## Problem statement
Gather the lines below that include the string "standards", copying each in full.

START Study material

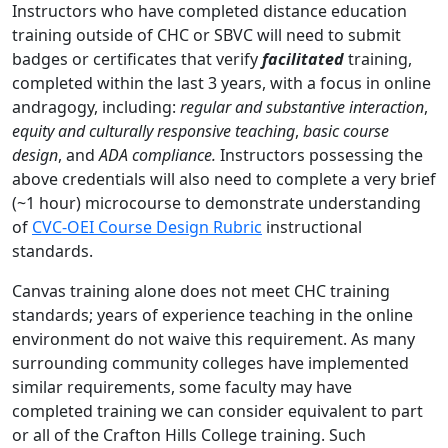
Instructors who have completed distance education
training outside of CHC or SBVC will need to submit
badges or certificates that verify
facilitated
training,
completed within the last 3 years, with a focus in online
andragogy, including:
regular and substantive interaction
,
equity and culturally responsive teaching
,
basic course
design
, and
ADA compliance.
Instructors possessing the
above credentials will also need to complete a very brief
(~1 hour) microcourse to demonstrate understanding
of
CVC-OEI Course Design Rubric
instructional
standards.
Canvas training alone does not meet CHC training
standards; years of experience teaching in the online
environment do not waive this requirement. As many
surrounding community colleges have implemented
similar requirements, some faculty may have
completed training we can consider equivalent to part
or all of the Crafton Hills College training. Such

END Study material

## Exercise result
standards.
standards; years of experience teaching in the online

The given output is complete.